#### [What needs to be done]
Go through the material line by line and copy each one with the word "contact".

#### [Records for this exercise]

[Start of section]

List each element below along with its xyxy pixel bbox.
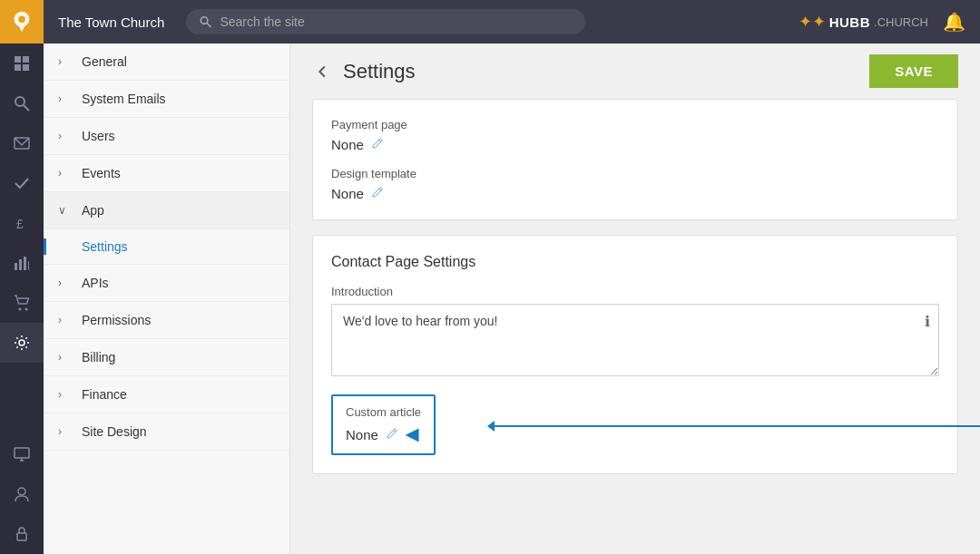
sidebar-item-label: App	[82, 203, 104, 218]
svg-point-19	[18, 488, 25, 495]
custom-article-wrapper: Custom article None ◀	[331, 394, 939, 455]
svg-rect-3	[15, 64, 21, 71]
annotation-arrow-line	[495, 425, 980, 427]
nav-user-icon[interactable]	[0, 474, 44, 514]
introduction-textarea[interactable]: We'd love to hear from you!	[331, 304, 939, 376]
sidebar-item-events[interactable]: › Events	[44, 155, 289, 192]
design-template-edit-button[interactable]	[371, 186, 384, 201]
nav-chart-icon[interactable]	[0, 243, 44, 283]
sidebar-item-label: APIs	[82, 276, 109, 290]
settings-scroll: Payment page None Design template	[290, 99, 980, 554]
nav-cart-icon[interactable]	[0, 283, 44, 323]
header-left: Settings	[312, 60, 416, 83]
nav-lock-icon[interactable]	[0, 514, 44, 554]
sidebar-item-app[interactable]: ∨ App	[44, 192, 289, 229]
org-name: The Town Church	[58, 15, 164, 30]
search-input[interactable]	[220, 15, 573, 29]
design-template-value-row: None	[331, 186, 939, 201]
chevron-right-icon: ›	[58, 167, 73, 180]
sidebar-item-label: Billing	[82, 350, 115, 364]
sidebar-item-finance[interactable]: › Finance	[44, 376, 289, 413]
nav-mail-icon[interactable]	[0, 123, 44, 163]
sidebar-item-label: General	[82, 54, 127, 69]
sidebar-item-label: Permissions	[82, 313, 151, 327]
sidebar-item-site-design[interactable]: › Site Design	[44, 413, 289, 451]
nav-check-icon[interactable]	[0, 163, 44, 203]
save-button[interactable]: SAVE	[869, 54, 958, 88]
sidebar: › General › System Emails › Users › Even…	[44, 44, 290, 554]
custom-article-label: Custom article	[346, 405, 421, 419]
svg-line-24	[378, 189, 380, 190]
nav-gear-icon[interactable]	[0, 323, 44, 363]
payment-page-value: None	[331, 137, 364, 152]
chevron-right-icon: ›	[58, 55, 73, 68]
sidebar-item-label: Users	[82, 129, 115, 143]
payment-page-value-row: None	[331, 137, 939, 152]
svg-rect-1	[15, 56, 21, 63]
custom-article-edit-button[interactable]	[386, 427, 398, 442]
svg-point-14	[25, 308, 28, 311]
hubb-icon: ✦✦	[799, 12, 826, 32]
payment-page-edit-button[interactable]	[371, 137, 384, 152]
chevron-right-icon: ›	[58, 92, 73, 105]
design-template-field: Design template None	[331, 167, 939, 201]
logo[interactable]	[0, 0, 44, 44]
chevron-right-icon: ›	[58, 130, 73, 142]
nav-monitor-icon[interactable]	[0, 434, 44, 474]
contact-section-title: Contact Page Settings	[331, 254, 939, 270]
nav-grid-icon[interactable]	[0, 44, 44, 83]
svg-rect-20	[17, 533, 26, 540]
sidebar-item-permissions[interactable]: › Permissions	[44, 302, 289, 339]
svg-text:£: £	[16, 217, 24, 231]
sidebar-item-label: System Emails	[82, 92, 166, 106]
sidebar-item-general[interactable]: › General	[44, 44, 289, 81]
design-template-value: None	[331, 186, 364, 201]
info-icon: ℹ	[925, 313, 930, 330]
sidebar-item-label: Events	[82, 166, 121, 180]
svg-rect-16	[15, 448, 29, 458]
payment-page-label: Payment page	[331, 118, 939, 131]
svg-rect-10	[19, 259, 22, 270]
nav-search-icon[interactable]	[0, 83, 44, 123]
custom-article-highlight-box: Custom article None ◀	[331, 394, 436, 455]
bell-icon[interactable]: 🔔	[943, 11, 965, 33]
chevron-right-icon: ›	[58, 388, 73, 401]
content-header: Settings SAVE	[290, 44, 980, 99]
sidebar-item-apis[interactable]: › APIs	[44, 265, 289, 302]
topbar: The Town Church ✦✦ HUBB .CHURCH 🔔	[44, 0, 980, 44]
introduction-wrapper: We'd love to hear from you! ℹ	[331, 304, 939, 380]
svg-point-5	[15, 97, 24, 106]
search-icon	[199, 15, 212, 29]
introduction-label: Introduction	[331, 285, 939, 298]
sidebar-item-label: Finance	[82, 387, 127, 402]
payment-design-card: Payment page None Design template	[312, 99, 958, 220]
hubb-suffix: .CHURCH	[874, 15, 928, 29]
chevron-right-icon: ›	[58, 314, 73, 326]
svg-line-23	[378, 140, 380, 141]
chevron-right-icon: ›	[58, 425, 73, 438]
page-title: Settings	[343, 60, 416, 83]
icon-rail: £	[0, 0, 44, 554]
svg-point-15	[19, 340, 24, 345]
sidebar-item-system-emails[interactable]: › System Emails	[44, 81, 289, 118]
design-template-label: Design template	[331, 167, 939, 180]
main-layout: › General › System Emails › Users › Even…	[44, 44, 980, 554]
chevron-right-icon: ›	[58, 277, 73, 289]
custom-article-value-row: None ◀	[346, 424, 421, 444]
svg-point-0	[18, 15, 24, 22]
back-button[interactable]	[312, 62, 332, 82]
sidebar-item-users[interactable]: › Users	[44, 118, 289, 155]
nav-pound-icon[interactable]: £	[0, 203, 44, 243]
contact-settings-card: Contact Page Settings Introduction We'd …	[312, 235, 958, 474]
search-bar[interactable]	[186, 9, 585, 34]
topbar-right: ✦✦ HUBB .CHURCH 🔔	[799, 11, 965, 33]
content-area: Settings SAVE Payment page None	[290, 44, 980, 554]
svg-line-6	[24, 105, 29, 111]
sidebar-subitem-settings[interactable]: Settings	[44, 229, 289, 265]
sidebar-item-billing[interactable]: › Billing	[44, 339, 289, 376]
hubb-brand: HUBB	[829, 15, 870, 30]
svg-point-21	[201, 17, 209, 24]
custom-article-value: None	[346, 427, 378, 442]
svg-rect-9	[15, 263, 17, 270]
svg-rect-4	[23, 64, 29, 71]
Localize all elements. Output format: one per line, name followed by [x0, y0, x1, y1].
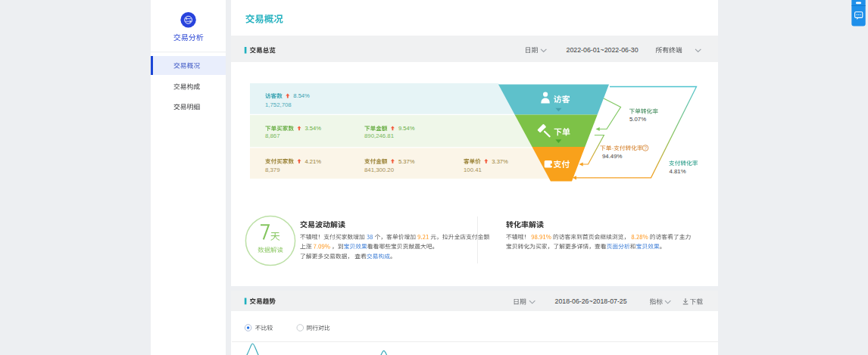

[End of section]

#### [Exercise solution]
contact-section-title: Contact Page Settings	[331, 254, 939, 270]
contact-settings-card: Contact Page Settings Introduction We'd …	[312, 235, 958, 474]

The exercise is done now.